Noch immer hielt er ihre Hand fest. Er schwieg, doch ein Ausdruck lag in seinen blauen Augen, den sie kaum ertrug. Es war ein Ausdruck, den sie schon einmal in seinen Augen gesehen hatte, an einem anderen Dezembertag. Doch dies konnte nicht sein, durfte nicht sein...

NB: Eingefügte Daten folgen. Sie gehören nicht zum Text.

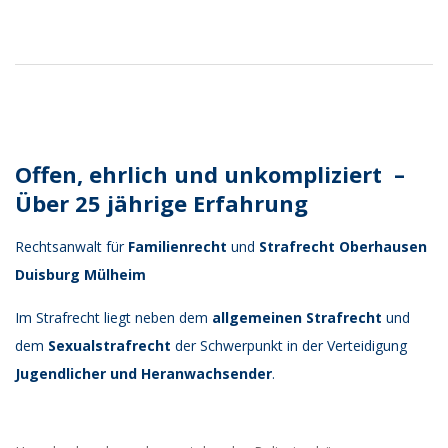
2017-
08-
03
Offen, ehrlich und unkompliziert –
Über 25 jährige Erfahrung
Rechtsanwalt für
Familienrecht
und
Strafrecht
Oberhausen
Duisburg Mülheim
Im Strafrecht liegt neben dem
allgemeinen Strafrecht
und
dem
Sexualstrafrecht
der Schwerpunkt in der Verteidigung
Jugendlicher und Heranwachsender
.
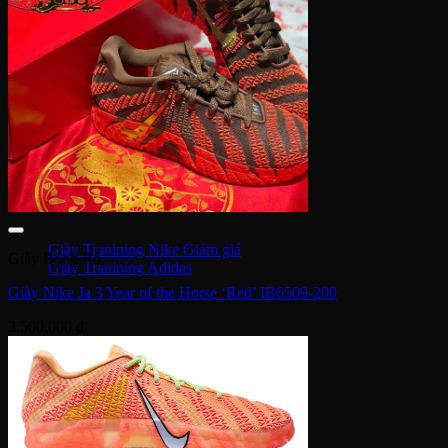
Giày bóng đá Nike
Giày bóng đá Adidas
Giày bóng đá Puma
Giày Golf
Giày Golf Nike
Giày Golf Adidas
Giày Training
Giày Tranining Nike
Giày Bóng Rổ
Giày Tranining Adidas
Giày Nike Ja 3 Year of the Horse ‘Red’ IB6509-200
Giày Leo Núi
3,500,000
₫
Giày leo núi adidas
Giày leo núi Nike
Giày Puma
Puma Palermo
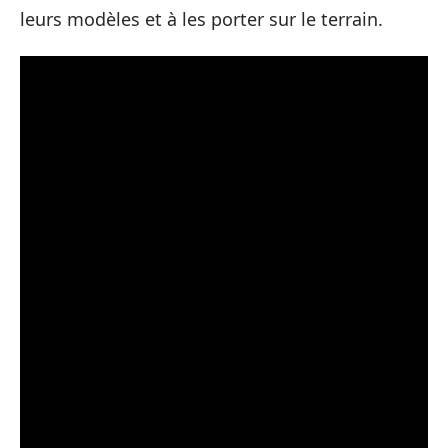
leurs modèles et à les porter sur le terrain.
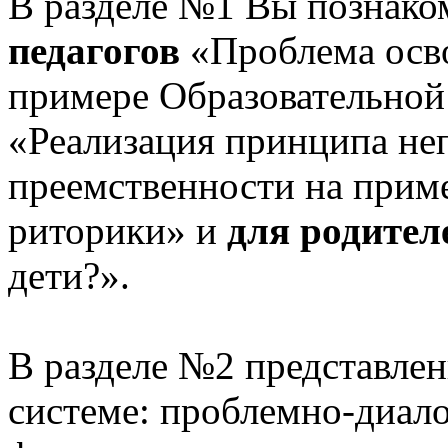
В разделе №1 Вы познако
педагогов
«Проблема осв
примере Образовательной
«Реализация принципа не
преемственности на приме
риторики» и
для родител
дети?».
В разделе №2 представлен
системе: проблемно-диало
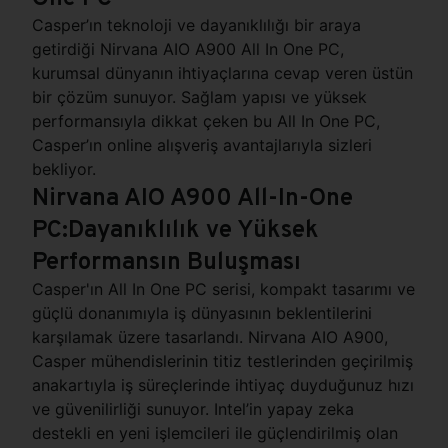
Casper’ın teknoloji ve dayanıklılığı bir araya
getirdiği Nirvana AIO A900 All In One PC,
kurumsal dünyanın ihtiyaçlarına cevap veren üstün
bir çözüm sunuyor. Sağlam yapısı ve yüksek
performansıyla dikkat çeken bu All In One PC,
Casper’ın online alışveriş avantajlarıyla sizleri
bekliyor.
Nirvana AIO A900 All-In-One
PC:Dayanıklılık ve Yüksek
Performansın Buluşması
Casper'ın All In One PC serisi, kompakt tasarımı ve
güçlü donanımıyla iş dünyasının beklentilerini
karşılamak üzere tasarlandı. Nirvana AIO A900,
Casper mühendislerinin titiz testlerinden geçirilmiş
anakartıyla iş süreçlerinde ihtiyaç duyduğunuz hızı
ve güvenilirliği sunuyor. Intel’in yapay zeka
destekli en yeni işlemcileri ile güçlendirilmiş olan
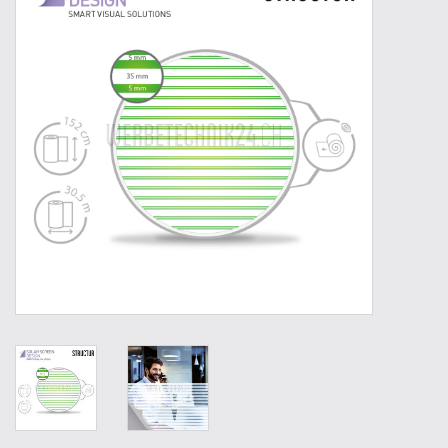
Outillage
Technique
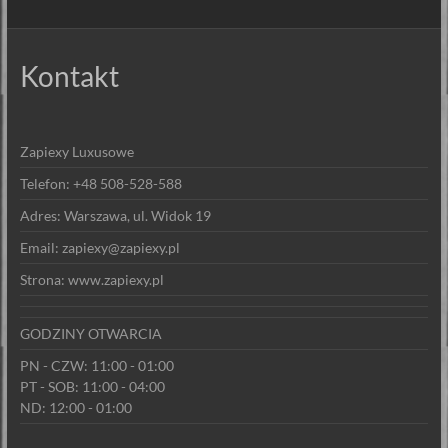
Kontakt
Zapiexy Luxusowe
Telefon: +48 508-528-588
Adres: Warszawa, ul. Widok 19
Email: zapiexy@zapiexy.pl
Strona: www.zapiexy.pl
GODZINY OTWARCIA
PN - CZW: 11:00 - 01:00
PT - SOB: 11:00 - 04:00
ND: 12:00 - 01:00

Sie zog ihre Hand zurück, und augenblicklich war der schreckliche Bann gebrochen. Sie griff nach ihrer Teetasse , wobei sie sorgfältig vermied, ihm in die Augen zu sehen. Nun, da sie seine Hand nicht mehr unmittelbar auf der ihren spürte, konnte sie wieder klar denken. "Entschuldigen Sie meine Unbeherrschtheit, Albus." sagte sie kurz. "Diese Weihnachtszeit verwirrt mich." "Oh, ich denke, sie bringt uns alle ein wenig durcheinander."sagte Dumbledore fröhlich, doch als Minerva ihm flüchtig ins Gesicht sah, vermeinte sie für den Bruchteil einer Sekunde so etwas wie Schmerz in seinen Augen zu sehen. `Lass es gut sein, Minerva.´schalt sie sich selbst. `Was vergangen ist, ist vergangen.´
Dumbledore Stimme unterbrach sie in ihrem Gedankengang. "Ja" sagte er und räusperte sich kurz, "Da wäre noch etwas, worüber wir reden sollten. Noch etwas Tee, Minerva?" Sie nickte und reichte ihm ihre Tasse herüber. Er füllte sie auf und sie nahm sie zurück. "Was meinen Sie, Albus?" fragte sie und versuchte das Gefühl von Unbehagen, welches in ihr hochstieg, zu ignorieren. Doch zu ihrer Erleichterung traf ihre Befürchtung nicht zu. Dumbledores eben noch sehr nachdenklich wirkende Augen blitzen schelmisch. "Nun, wir sollten uns vielleicht über den Weihnachtsball unterhalten, den ich für dieses Jahr vorgesehen habe. Meinen Sie, die Schüler werden von dieser Idee angetan sein?" Und zum ersten Mal an diesem Nachmittag lächelte Minerva McGonagall völlig unbefangen. "Ich schätze, die Schülerinnen würden Ihnen dafür um den Hals fallen wollen. Bei den männlichen Herrschaften bin ich mir da nicht so sicher...." Dumbledore erwiderte ihr Lächeln. "Ich weiß, dass bei einigen eine gewisse Abneigung besonders gegenüber dem Tanzen herrscht, aber ich vertraue da ganz den jungen Damen. Sie werden ihren Mitschülern schon Beine machen..."
So verbrachten sie eine weitere Stunde damit, die Vorbereitungen für den Weihnachtsball zu planen, während die Flammen im Kamin kleiner wurden, und sich draußen die eisige Dunkelheit über die Schule legte. Und als in dem alten Schloß immer mehr Kamine angezündet wurden und das Licht einladend die vielen hundert Fenster erhellte, fielen draußen unmerklich und sachte die ersten Schneeflocken.